The modification rate kept climbing. February was around two-fifths of submissions flagged. March was just under half. April pushed past the halfway line: more than one in two documents that reached the algorithm — across organic submissions and adversarial test material combined — came back flagged.

Within those, the share carrying definitive structural evidence (the verdict we label "certain", reserved for cases where multiple unambiguous signals converge) held roughly stable as a proportion of all flagged files. The "high-confidence" share — strong but non-converging evidence — grew slightly. The qualitative direction is the same one we noted in March: the population reaching the tool is increasingly weighted toward documents where something is structurally wrong, not toward clean files being routinely checked.

Verdict	Share of all submissions
Not flagged	~47%
High-confidence modification	~24%
Certain modification	~29%

Eighteen Algorithm Versions in Thirty Days

April was the most active month for detection development since launch. Eighteen versions shipped between April 1 and April 30. Most of the work fell into three buckets:

New detection categories. Several whole classes of tampering became identifiable for the first time. We are deliberately vague about exactly what each new check looks for — the changelog notes describe behavior in general terms for the same reason. The new categories include impossible-timestamp detection, character-encoding manipulation in document text, residual structural traces left by document rebuilds, and a class of tampering that targets the consistency between different metadata layers within a file. There is also a new category covering documents marked as redacted where the underlying content remains structurally accessible.

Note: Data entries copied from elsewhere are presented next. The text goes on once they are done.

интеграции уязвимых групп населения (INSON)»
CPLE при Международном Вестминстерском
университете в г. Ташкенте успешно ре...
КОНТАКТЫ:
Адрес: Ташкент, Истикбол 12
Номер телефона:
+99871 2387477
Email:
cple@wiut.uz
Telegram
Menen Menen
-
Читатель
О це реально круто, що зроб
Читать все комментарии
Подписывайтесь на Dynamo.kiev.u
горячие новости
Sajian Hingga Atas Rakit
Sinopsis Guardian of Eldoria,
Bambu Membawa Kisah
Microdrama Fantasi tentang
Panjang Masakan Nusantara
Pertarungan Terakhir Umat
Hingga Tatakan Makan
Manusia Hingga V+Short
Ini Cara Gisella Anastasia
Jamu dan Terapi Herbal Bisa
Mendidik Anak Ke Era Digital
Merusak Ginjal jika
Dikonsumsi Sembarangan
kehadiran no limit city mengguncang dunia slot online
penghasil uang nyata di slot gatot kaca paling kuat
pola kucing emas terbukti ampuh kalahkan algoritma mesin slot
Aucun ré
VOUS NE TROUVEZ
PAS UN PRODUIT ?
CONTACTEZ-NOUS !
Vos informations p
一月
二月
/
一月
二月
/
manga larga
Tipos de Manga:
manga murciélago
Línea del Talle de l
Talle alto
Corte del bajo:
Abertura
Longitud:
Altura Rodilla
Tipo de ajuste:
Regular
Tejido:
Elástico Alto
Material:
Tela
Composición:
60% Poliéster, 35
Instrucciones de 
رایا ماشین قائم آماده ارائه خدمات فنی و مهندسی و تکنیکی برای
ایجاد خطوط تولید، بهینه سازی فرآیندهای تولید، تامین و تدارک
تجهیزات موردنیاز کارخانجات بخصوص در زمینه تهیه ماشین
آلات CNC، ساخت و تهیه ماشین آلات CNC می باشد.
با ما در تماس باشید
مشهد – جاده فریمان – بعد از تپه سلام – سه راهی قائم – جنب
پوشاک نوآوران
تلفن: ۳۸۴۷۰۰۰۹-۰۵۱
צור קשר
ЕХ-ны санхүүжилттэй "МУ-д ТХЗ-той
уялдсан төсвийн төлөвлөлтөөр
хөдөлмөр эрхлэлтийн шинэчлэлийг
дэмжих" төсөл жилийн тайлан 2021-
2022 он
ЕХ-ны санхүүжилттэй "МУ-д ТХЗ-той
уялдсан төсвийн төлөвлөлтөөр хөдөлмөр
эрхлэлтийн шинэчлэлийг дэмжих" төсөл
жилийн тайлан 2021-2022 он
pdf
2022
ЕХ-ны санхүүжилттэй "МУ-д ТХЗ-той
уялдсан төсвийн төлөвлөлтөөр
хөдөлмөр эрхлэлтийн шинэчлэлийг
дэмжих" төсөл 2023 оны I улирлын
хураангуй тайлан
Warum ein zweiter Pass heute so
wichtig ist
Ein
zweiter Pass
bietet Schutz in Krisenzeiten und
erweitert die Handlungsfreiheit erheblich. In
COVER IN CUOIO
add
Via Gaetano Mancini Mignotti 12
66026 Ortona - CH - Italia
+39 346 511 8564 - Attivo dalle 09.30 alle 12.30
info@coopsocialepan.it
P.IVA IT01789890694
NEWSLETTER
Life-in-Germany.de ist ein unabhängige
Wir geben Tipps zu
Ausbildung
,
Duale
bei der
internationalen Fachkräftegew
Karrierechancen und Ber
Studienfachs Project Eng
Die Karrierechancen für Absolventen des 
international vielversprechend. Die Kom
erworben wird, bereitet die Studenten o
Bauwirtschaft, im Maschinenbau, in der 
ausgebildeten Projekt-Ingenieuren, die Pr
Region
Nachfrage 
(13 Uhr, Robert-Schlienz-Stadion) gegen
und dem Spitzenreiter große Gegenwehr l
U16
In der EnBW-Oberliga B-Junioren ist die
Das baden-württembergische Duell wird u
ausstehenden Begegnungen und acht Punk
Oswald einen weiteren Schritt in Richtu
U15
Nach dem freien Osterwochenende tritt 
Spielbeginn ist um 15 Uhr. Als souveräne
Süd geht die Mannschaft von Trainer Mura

False-positive reductions. Roughly half of the April releases were focused on cleaning up false positives on legitimate document classes — enterprise reporting frameworks, certain office-suite outputs, web-optimized files, multi-party signed documents, scanner-firmware variants, and HTML-to-PDF rendering pipelines. These are categories where the underlying tools produce structural quirks that look superficially like tampering signals. Each release narrows the heuristics so that legitimate output stops triggering them.

Clearer inconclusive verdicts. Documents that the structural layer cannot reason about with confidence — pure scans, consumer-software exports, browser-rendered HTML-to-PDF output — are now more consistently routed into an explicit "inconclusive" verdict instead of being forced into intact-or-modified. The April releases added a dedicated status reason for HTML-rendered documents and broadened the scanner-origin classification. The practical effect is that fewer files are returned with a misleading "intact" label simply because the format made structural reasoning impossible.

The broader point: detection coverage in April is materially wider than in March. A non-trivial share of the documents now classified as modified would have come back as intact under the March algorithm. That alone accounts for some of the rise in flagged share.

Modification Signals: The Shape of the Evidence

Among flagged documents, no single signal carried the entire result. The classical signals — date-field disagreements, the presence of incremental updates, missing mandatory metadata fields — remained the most common findings by share. The newer signals appeared less often individually but covered tampering classes the classical signals miss.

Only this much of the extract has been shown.